How to predict lightning

Lightning strike

Lightning is impressive to behold but can pose multiple hazards. (Photo: Evgeniy1/iStock/Thinkstock)

ECMWF will soon provide global forecasts of one of the most spectacular phenomena in the atmosphere: lightning. Predictions cannot be made for individual flashes, but forecasts for average lightning activity can have useful skill up to several days ahead.

Lightning is not just awe-inspiring but can also cause considerable damage: it can trigger wildfires; disrupt air traffic; cause power outages or power surges; and damage buildings. In rare cases it can also lead to fatalities.

Lightning appears to strike at random. So how can we predict it?

The answer is: by exploiting its dependence on particular weather conditions and by averaging over sufficiently large spatial and temporal scales.

Forecasts can for example indicate the probability that the lightning flash density over a particular area and period of time will exceed a certain threshold.


Lightning flashes can cause wildfires and pose a hazard to living beings. (Photo: Vasilvich/iStock/Thinkstock)

Link with convection

“The main reason why we can predict lightning is that it is linked to particular weather conditions,” ECMWF scientist Philippe Lopez explains.

A key ingredient is intense convection: the rising of plumes of moist air in response to instability in the atmosphere, usually associated with the development of cumulonimbus clouds.

Such atmospheric conditions often involve collisions between hydrometeors such as graupel, hail, ice particles and liquid water droplets.

The collisions may cause electric charges in those particles to separate, which leads to the creation of oppositely charged layers inside the clouds.

The resulting electric fields can lead to the powerful discharges we observe as lightning.

Diagram showing charge separation in cumulonimbus cloud

Simplified diagram of the typical distribution of positive (+) and negative (–) electric charges inside a thunderstorm cloud, with associated intra-cloud (IC) and cloud-to-ground (CG) lightning flashes.

The atmospheric conditions that cause lightning are routinely predicted by today’s powerful numerical weather prediction models.

The lightning scheme developed at ECMWF uses that information to predict the density of lightning flashes over a given area and in a given period of time.

“The scheme was designed in such a way that the lightning it produces globally over a whole year is in line with the lightning climatology derived from satellite observations,” Philippe says.

Maps of lightning climatology and IFS model runs

Annual mean lightning flash densities from the LIS/OTD satellite climatology (left) and from ten one-year-long ECMWF model runs (right), both at 80 km resolution.

Suitable scales

Experiments show that the forecasts for lightning to be produced by ECMWF’s Integrated Forecasting System (IFS) can have useful skill to at least day 3.

But the skill crucially depends on the size of the area and the duration for which a prediction is made.

When averaging over the next 24 hours and the whole of Europe, for example, impressive agreement with observations can be achieved.

Time series of lightning flash densities over Europe

Time series of daily mean lightning flash densities from IFS short-range forecasts (0 to 24 hours) at 16 km resolution and from UBIMET lightning detection system (LDS) ground-based observations over Europe during the summer of 2015.

Forecast quality is generally lower for smaller averaging times and areas.
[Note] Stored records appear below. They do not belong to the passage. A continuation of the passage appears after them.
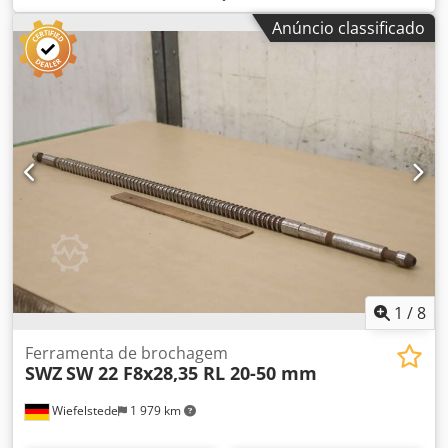
ranhurar, máquina de entalhar, máquina de entalhar,
Anúncio classificado
ferramenta de entalhar, brocha de entalhar Dcsdpfxeitt R
Se Amksk -Fabricante: SWZ, máquina de brochar, máquina
de brochar -Tipo: SW 19 1TGL 29-16600/02 20/50 HSS -
Número da peça: 440 0432 08 102 04708 -Largura:
Hexágono de 19 mm de largura entre planos, ver fotos -
Quantidade: 1 peça disponível -Dimensões totais:
950/22/22 mm -Peso: 1,7 kg
1
/
8
Ferramenta de brochagem
SWZ
SW 22 F8x28,35 RL 20-50 mm
Wiefelstede
1 979 km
“Accurately forecasting lightning on a scale of a few tens of kilometres and within an hour is still very challenging with the IFS,” Philippe says.

Probabilistic predictions

The discrete and random nature of lightning makes it particularly suitable for the probabilistic predictions provided by ensemble forecasts.

An ensemble forecast is a set of forecasts that represent the range of future weather possibilities and their likelihood of occurrence.

Ensemble forecasts can be used to create maps of the probability that lightning flash density will exceed a certain threshold.

Maps showing observed lightning flash densities and probabilistic forecast

The left-hand chart shows ATDnet observed 6-hour mean lightning flash densities on 23 June 2017 at 1800 UTC and the right-hand chart shows the probability (above 30%) that the lightning flash density will exceed 0.5 flashes/100 km2/hour at that time, according to a 66-hour ensemble forecast at 16 km resolution.

The right-hand chart shown above is an example of such a probability map. It shows locations where the probability of at least 0.5 flashes/100 km2/hour is predicted to be at least 30%.

The ATDnet lightning observations on the left-hand side show that the 66-hour forecasts provide useful guidance on the regions expected to be affected by lightning.

The lightning scheme or ‘parametrization’ developed by Philippe is part of the next upgrade of the IFS due to be implemented later this year.

Philippe’s work used lightning observations kindly provided by the UBIMET weather service, the UK Met Office, the European collaboration EUCLID, and NASA's Global Hydrology Resource Center.